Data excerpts
::::
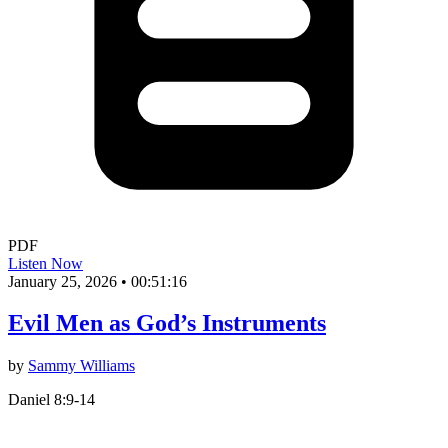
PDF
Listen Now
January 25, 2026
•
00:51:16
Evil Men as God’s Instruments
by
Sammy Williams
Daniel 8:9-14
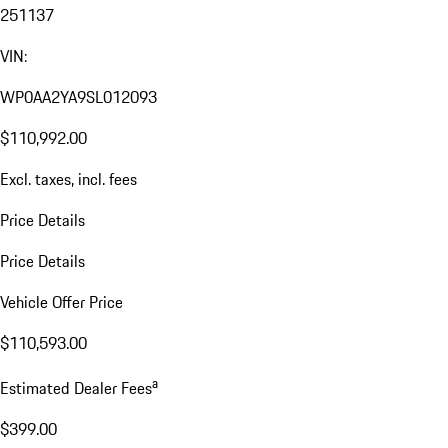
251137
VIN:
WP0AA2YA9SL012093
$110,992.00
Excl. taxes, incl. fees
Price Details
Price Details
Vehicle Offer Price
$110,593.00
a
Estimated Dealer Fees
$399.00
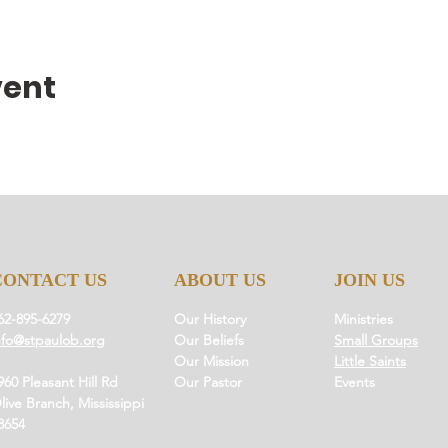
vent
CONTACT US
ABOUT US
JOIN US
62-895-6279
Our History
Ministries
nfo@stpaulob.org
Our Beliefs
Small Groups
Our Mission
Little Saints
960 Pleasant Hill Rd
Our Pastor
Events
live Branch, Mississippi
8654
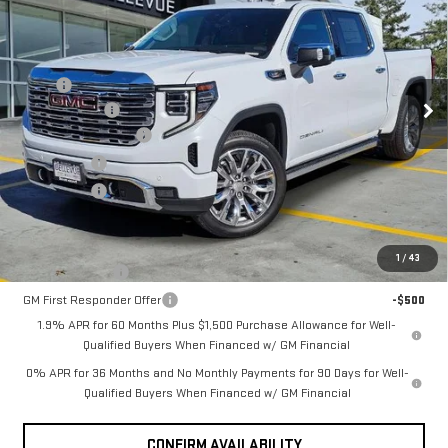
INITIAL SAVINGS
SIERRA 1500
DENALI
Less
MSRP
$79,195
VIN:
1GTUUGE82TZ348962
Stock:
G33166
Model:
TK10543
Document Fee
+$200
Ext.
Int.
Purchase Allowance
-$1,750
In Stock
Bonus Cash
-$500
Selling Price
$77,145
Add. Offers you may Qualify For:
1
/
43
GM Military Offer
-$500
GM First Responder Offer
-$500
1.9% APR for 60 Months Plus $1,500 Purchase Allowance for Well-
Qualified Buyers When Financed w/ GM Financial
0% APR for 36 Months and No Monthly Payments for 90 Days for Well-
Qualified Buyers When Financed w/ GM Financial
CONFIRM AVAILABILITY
::::
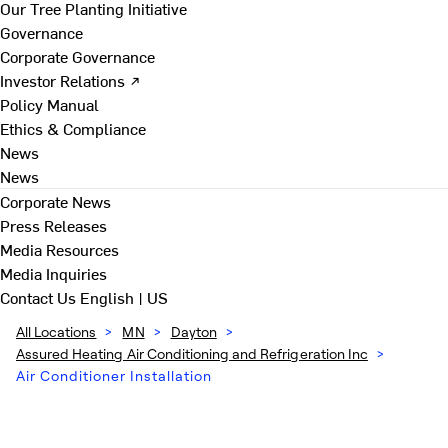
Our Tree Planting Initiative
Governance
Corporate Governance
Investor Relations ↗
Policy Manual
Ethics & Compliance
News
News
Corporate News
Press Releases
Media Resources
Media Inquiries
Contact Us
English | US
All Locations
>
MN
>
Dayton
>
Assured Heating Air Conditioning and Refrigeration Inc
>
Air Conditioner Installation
::::
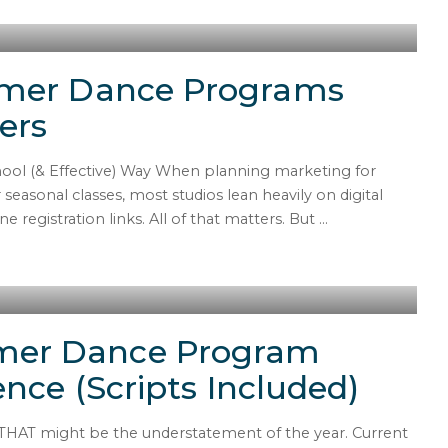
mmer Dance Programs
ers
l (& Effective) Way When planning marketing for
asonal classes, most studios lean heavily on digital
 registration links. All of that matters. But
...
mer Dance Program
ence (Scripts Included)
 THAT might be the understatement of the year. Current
::::
▸ **WHAT YOU HAVE TO DO**: Return each line of the entries that holds the string "Price".

▸ **COMPLETED EXERCISE**:
Price Details
Price Details
Vehicle Offer Price
Selling Price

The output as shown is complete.